Abstract
GAN is an efficient generative model. By performing a latent walk in GAN, the generation result can be adjusted. However, the latent walk cannot start from a selected image. The embedGAN is proposed to embed selected images into GAN and remain the generation effect. It contains an embedded network and a generative network. Application cases of residential interior design are given in the article. With advantages of a low computing cost and short training time, embedGAN shows its potential. The embedGAN algorithm framework can be applied to various GANs.
You have full access to this open access chapter, Download conference paper PDF
Similar content being viewed by others
Keywords
1 Introduction
As a famous generative model in the field of machine learning, GAN has been widely used since proposed [1]. Further development of GAN has come up and one of the directions is to enable GAN to generate results according to users’ control, for example, latent walks. The advantage of latent walks is that the pre-trained model is used and there is no need to retrain the model, which brings low computation cost and it is easy to check the effect. Latent walks can be applied to almost all types of GAN; and through the control of latent codes, directional generation can be achieved.
The problem of latent walks is that it must start from a randomly generated latent code, and cannot start from selected data. It is even unable to start from an image in the training data set, as GAN learns the sample features distribution, rather than the sample itself. At the same time, GAN training process also has the problem of insufficient diversity. To fundamentally solve the problem of generative diversity, it is necessary to expand the latent code dimension and make the training process invertible, like GLOW [9].
However, this approach requires large-scale computing power and a long training procession. If the goal is just to use any selected image for latent walk, is there a low-cost and rapid way to enable generating selected images in GAN?
The embedGAN method proposed in this article achieves this goal and its main functions are:
-
1.
Embed selected images in GAN generation distribution.
-
2.
It hardly affects the parameters of other parts of the generative network, so that random walks in latent space can still be carried out.
The contributions of this research are:
-
1.
A low-cost and effective method to expand the latent walk range of GAN is proposed.
-
2.
The effectiveness of this method is verified by experiments, and examples applied to interior design are given.
2 Related Work
2.1 Regenerating Data in GAN
In the process of testing different evaluation standards, Shmelkov et al. tried to regenerate data in the training set through GAN, but found that images generated by GANs have a large gap with the selected ones [3]. A similar attempt was made in BEGAN and experiments were conducted to reverse the latent codes of real images.
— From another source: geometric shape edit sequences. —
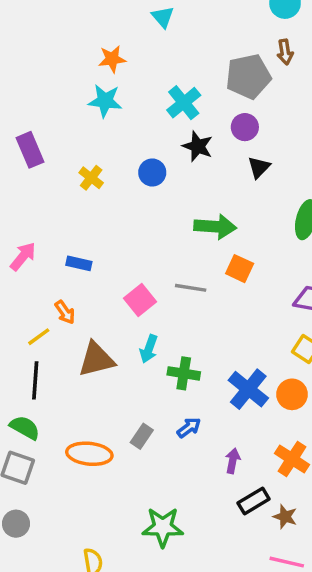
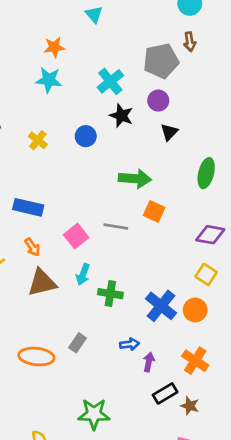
blue rectangle: (79, 263) -> (28, 207), size x1.5
orange arrow: (65, 312) -> (32, 247), moved
blue arrow: (189, 428) -> (130, 344), moved, turned 30

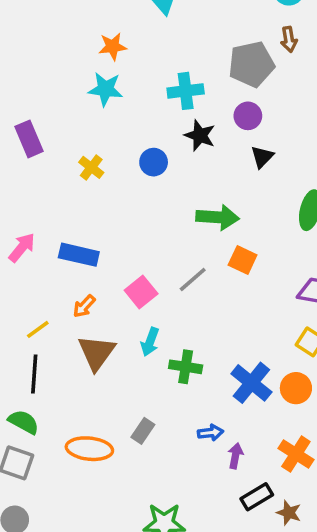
cyan cross: (110, 81) -> (186, 91), turned 32
gray line: (116, 226) -> (193, 280), turned -50
orange arrow: (32, 247) -> (84, 306), turned 78
brown triangle: (42, 283) -> (97, 353), turned -40

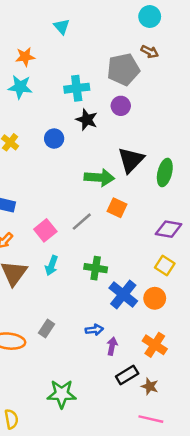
brown arrow: (289, 39) -> (150, 52), turned -54
black triangle: (262, 157) -> (131, 160), moved, size x1.6
green cross: (186, 367) -> (96, 268), moved

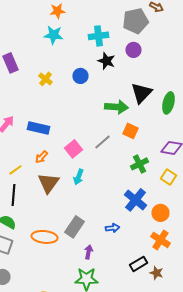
green cross: (96, 268) -> (139, 164), moved, turned -36
orange circle: (155, 298) -> (160, 213), moved
gray rectangle: (47, 328) -> (74, 227), size x1.5
purple arrow: (112, 346) -> (88, 252), moved

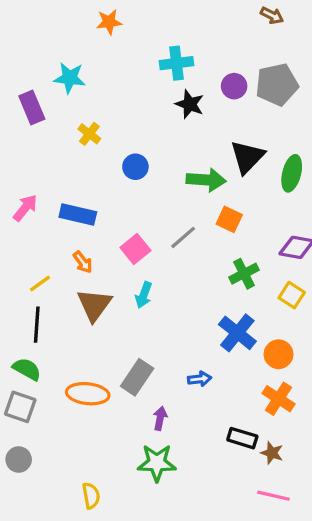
gray pentagon: (135, 21) -> (277, 84), moved
cyan star: (53, 35) -> (70, 78), moved
blue circle: (80, 76) -> (135, 167), moved
orange arrow: (41, 157) -> (83, 262), turned -80
black rectangle: (138, 264) -> (242, 438), turned 48

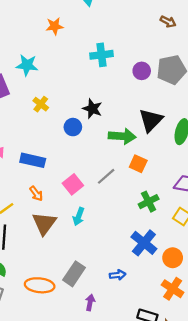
black star: (190, 104) -> (92, 109), moved

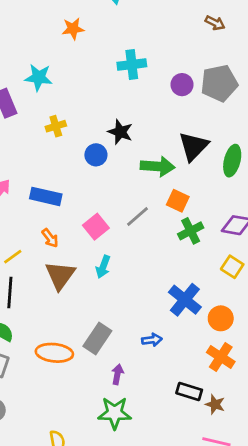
yellow cross: (41, 104) -> (56, 126), turned 35
green cross: (149, 202) -> (191, 231), moved

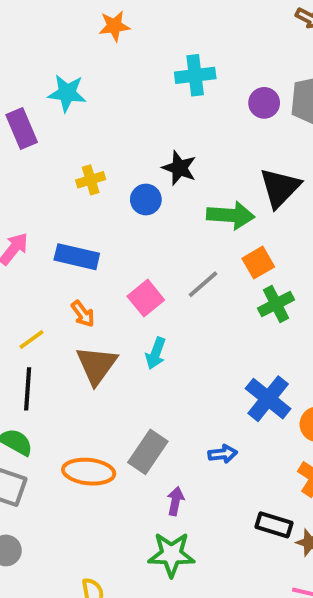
yellow cross: (56, 126) -> (91, 180), moved
orange square: (178, 201) -> (258, 263), turned 35

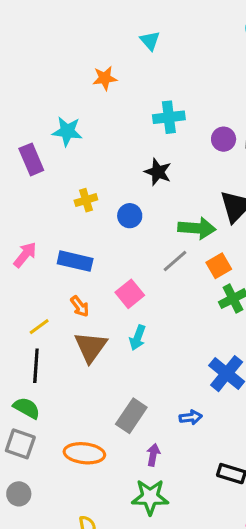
black star: (179, 168) -> (158, 172), moved
gray line: (203, 284) -> (175, 261), moved
orange ellipse: (89, 472) -> (84, 453), moved

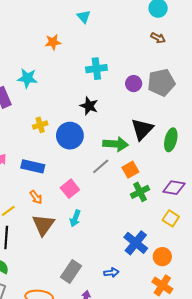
blue circle: (130, 216) -> (70, 136), size x1.6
In most cases, GANs can hardly regenerate images from the training set [4]. Zhu et al. alleviated this problem by using multiple initial points and CNN to train the mapping of images to latent code [5]. Lipton et al. proposed a method to jump out of the local optimal solution [6]. An attempt is to train the images together with latent code. However, the results shows that the latent code still cannot generate the selected images well [7, 8]. It can be seen that generating selected data of the training set in GAN is an unsolved problem. The GLOW model can solve it, but it does not have the lightness of GAN, and it needs to pay a very high computing cost [9].
2.2 GAN Latent Walk
In DCGAN, parts of generative features are controlled by linear operations on latent code. But this attempt is limited to standardized data such as human faces [10]. In 3D-GAN, similar operations can also be achieved [11]. By introducing an aesthetic evaluator, Goetschalckx L et al. performed a heuristic search on the GAN latent space, and guided the generative network to produce images in the direction of higher aesthetic evaluation scores [12]. Jahanian A et al. succeeded in “steering” the GAN generative network by introducing an evaluator of lens shift [13]. Abdal et al. used a method of embedding images for StyleGAN, and studied the generation effect of various embedded images comprehensively [14]. However, the method is only applicable to StyleGAN. The method provided in this article can embed data in the initialized latent space and is widely applicable to various GANs.
3 Method
3.1 Principle
The input of GAN is a latent code and the output is an image. The input latent codes are usually generated from a multivariate Gaussian distribution, of which dimensions are lower than the real-world features. In the process of neural network training, due to the existence of ReLU and other activation functions, some feature information will be lost. For the reasons mentioned above, the discriminative network can hardly learn low-probability sample features, resulting in the generative network also unable to learn this part of the features or regenerate images from the training set (as the real images contains low-probability features) (Fig. 1).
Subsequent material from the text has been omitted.